C'était différent de tous les fantasmes que j'avais jamais eus, même les plus morbides. J'avoue, j'avais rêvé d'être ravagée par les vampires d'Anne Rice. Je l'avais vu sur grand écran dans ma tête. C'est le dix-huitième siècle, et je me tiens dans une ruelle, le beau et diablement séduisant Lestat est entre mes cuisses. Je suis une prostituée et il n'est qu'un autre client. Je sens à quel point il est dangereux, prédateur, mais un baiser et je m'en fiche. Je sais qu'il enfoncera ses crocs dans ma chair, mais je me jette à sa merci en espérant que la mort ne sera pas la fin de moi.
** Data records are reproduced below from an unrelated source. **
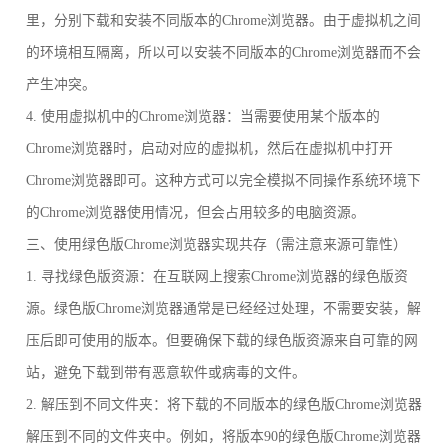
里，分别下载和安装不同版本的Chrome浏览器。由于虚拟机之间
的环境相互隔离，所以可以安装不同版本的Chrome浏览器而不会
产生冲突。
4. 使用虚拟机中的Chrome浏览器：当需要使用某个版本的
Chrome浏览器时，启动对应的虚拟机，然后在虚拟机中打开
Chrome浏览器即可。这种方式可以完全模拟不同操作系统环境下
的Chrome浏览器使用情况，但会占用较多的电脑资源。
三、使用绿色版Chrome浏览器实现共存（需注意来源可靠性）
1. 寻找绿色版资源：在互联网上搜索Chrome浏览器的绿色版资
源。绿色版Chrome浏览器通常是已经经过处理，不需要安装，解
压后即可使用的版本。但要确保下载的绿色版资源来自可靠的网
站，避免下载到带有恶意软件或病毒的文件。
2. 解压到不同文件夹：将下载的不同版本的绿色版Chrome浏览器
解压到不同的文件夹中。例如，将版本90的绿色版Chrome浏览器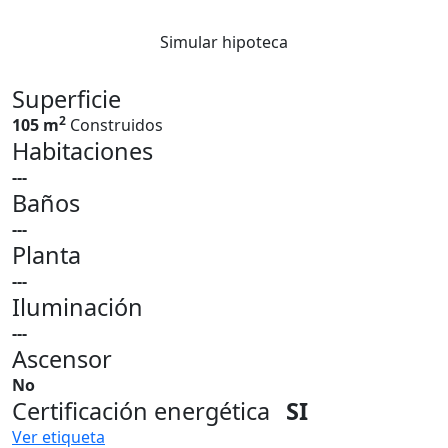
Simular hipoteca
Superficie
2
105 m
Construidos
Habitaciones
---
Baños
---
Planta
---
Iluminación
---
Ascensor
No
Certificación energética
SI
Ver etiqueta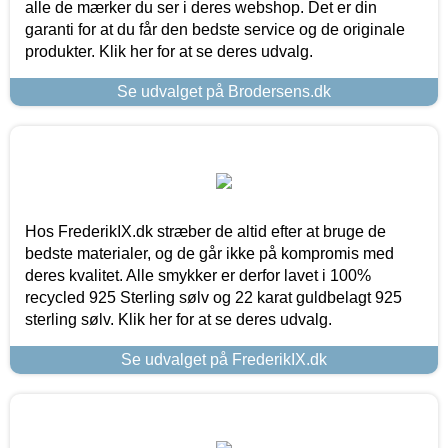
alle de mærker du ser i deres webshop. Det er din
garanti for at du får den bedste service og de originale
produkter. Klik her for at se deres udvalg.
Se udvalget på Brodersens.dk
Hos FrederikIX.dk stræber de altid efter at bruge de
bedste materialer, og de går ikke på kompromis med
deres kvalitet. Alle smykker er derfor lavet i 100%
recycled 925 Sterling sølv og 22 karat guldbelagt 925
sterling sølv. Klik her for at se deres udvalg.
Se udvalget på FrederikIX.dk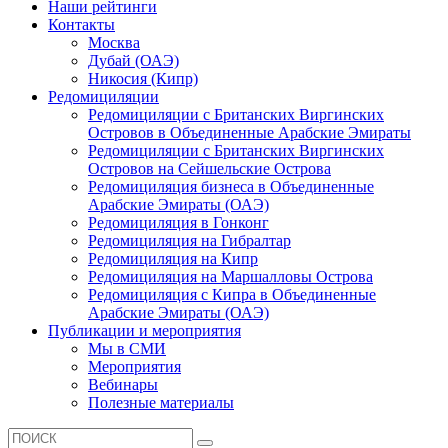
Наши рейтинги
Контакты
Москва
Дубай (ОАЭ)
Никосия (Кипр)
Редомициляции
Редомициляции с Британских Виргинских
Островов в Объединенные Арабские Эмираты
Редомициляции с Британских Виргинских
Островов на Сейшельские Острова
Редомициляция бизнеса в Объединенные
Арабские Эмираты (ОАЭ)
Редомициляция в Гонконг
Редомициляция на Гибралтар
Редомициляция на Кипр
Редомициляция на Маршалловы Острова
Редомициляция с Кипра в Объединенные
Арабские Эмираты (ОАЭ)
Публикации и мероприятия
Мы в СМИ
Мероприятия
Вебинары
Полезные материалы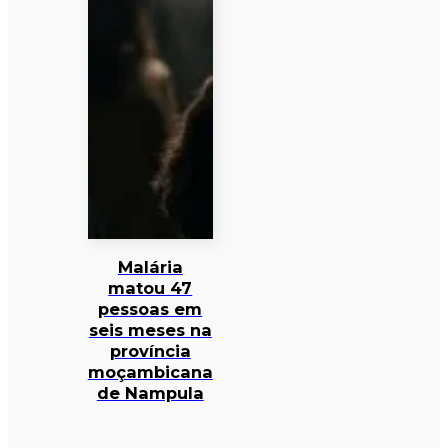
Malária
matou 47
pessoas em
seis meses na
província
moçambicana
de Nampula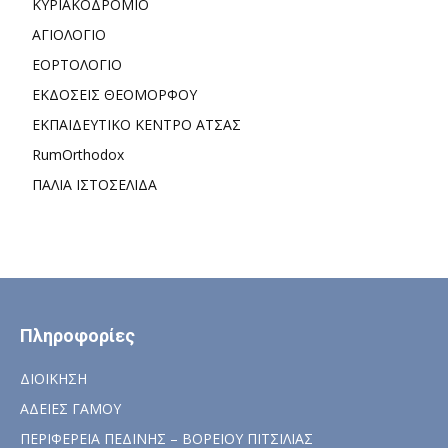
ΚΥΡΙΑΚΟΔΡΟΜΙΟ
ΑΓΙΟΛΟΓΙΟ
ΕΟΡΤΟΛΟΓΙΟ
ΕΚΔΟΣΕΙΣ ΘΕΟΜΟΡΦΟΥ
ΕΚΠΑΙΔΕΥΤΙΚΟ ΚΕΝΤΡΟ ΑΤΣΑΣ
RumOrthodox
ΠΑΛΙΑ ΙΣΤΟΣΕΛΙΔΑ
Πληροφορίες
ΔΙΟΙΚΗΣΗ
ΑΔΕΙΕΣ ΓΑΜΟΥ
ΠΕΡΙΦΕΡΕΙΑ ΠΕΔΙΝΗΣ – ΒΟΡΕΙΟΥ ΠΙΤΣΙΛΙΑΣ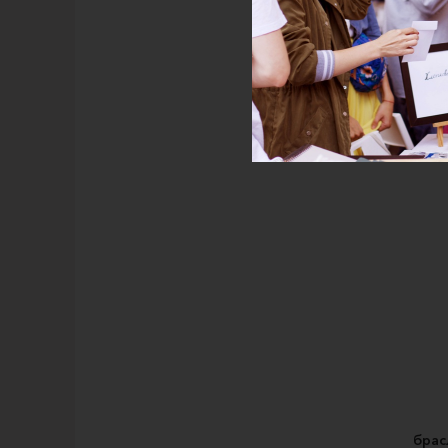
Брас
а
брас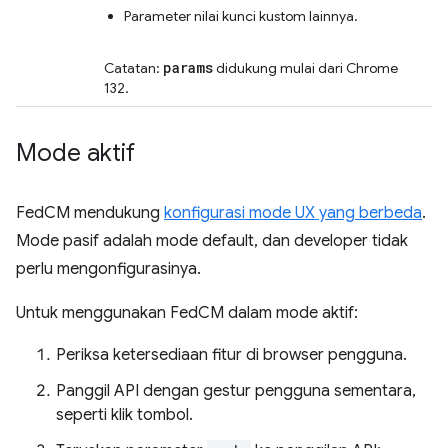
Parameter nilai kunci kustom lainnya.
params
Catatan:
didukung mulai dari Chrome
132.
Mode aktif
FedCM mendukung
konfigurasi mode UX yang berbeda
.
Mode pasif adalah mode default, dan developer tidak
perlu mengonfigurasinya.
Untuk menggunakan FedCM dalam mode aktif:
Periksa ketersediaan fitur di browser pengguna.
Panggil API dengan gestur pengguna sementara,
seperti klik tombol.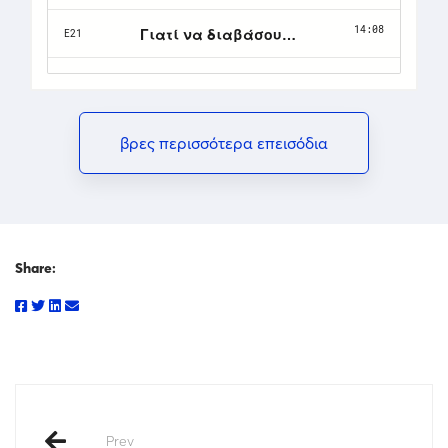
βρες περισσότερα επεισόδια
Share:
Prev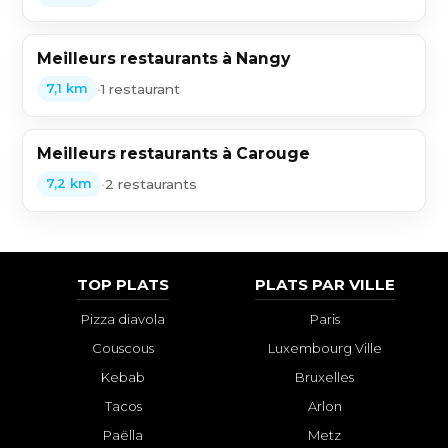
Meilleurs restaurants à Nangy
•
1 restaurant
7,1 km
Meilleurs restaurants à Carouge
•
2 restaurants
7,2 km
TOP PLATS
PLATS PAR VILLE
Pizza diavola
Paris
Couscous
Luxembourg Ville
Kebab
Bruxelles
Tacos
Arlon
Paëlla
Metz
Ce n'était rien comme mes rêves. Dans un rêve, on ne peut pas vraiment ressentir. Chaque toucher est soumis à ton imagination, ce que tu penses qu'un baiser ressent, ce que tu penses qu'être baisée ressent, ce que tu penses que la vraie peur ressent. Si tu ne l'as jamais vraiment ressenti, alors ton esprit ne peut pas vraiment le recréer. Je savais ce que c'était qu'embrasser, j'avais une idée de ce que c'était que caresser, mais je manquais totalement de connaissance de l'intention. Quand mon petit ami me touchait, je savais qu'il s'arrêterait la seconde où je le demanderais, à l'inverse, je savais que cet homme ne le ferait pas. L'intention faisait toute la différence. C'était réel. De vrais touchers, une vraie intimidation, un vrai homme, une vraie peur.
Il caressa mon visage, faisant courir ses doigts sur mon lobe d'oreille, le long de la colonne de mon cou, le dos de ses doigts effleurant ma clavicule. Ma respiration devint saccadée, lourde. C'était mal, et pourtant, ça ne semblait pas si mal. Ma peur était lourde et basse dans mon ventre, mais plus bas, un autre genre de poids prenait forme. Je fis un bruit de protestation, le suppliant de s'arrêter de manière muette. Il s'arrêta juste assez longtemps pour me respirer avant de continuer. Je secouai doucement la tête, essayant de reculer mais il tenait fermement ma tête dans son autre main.
"Regarde-moi," dit-il, sa voix contrôlée, mais tremblante. Je fermai les yeux bien fort, secouant lentement la tête encore une fois. Il soupira. "Je veux que tu me regardes."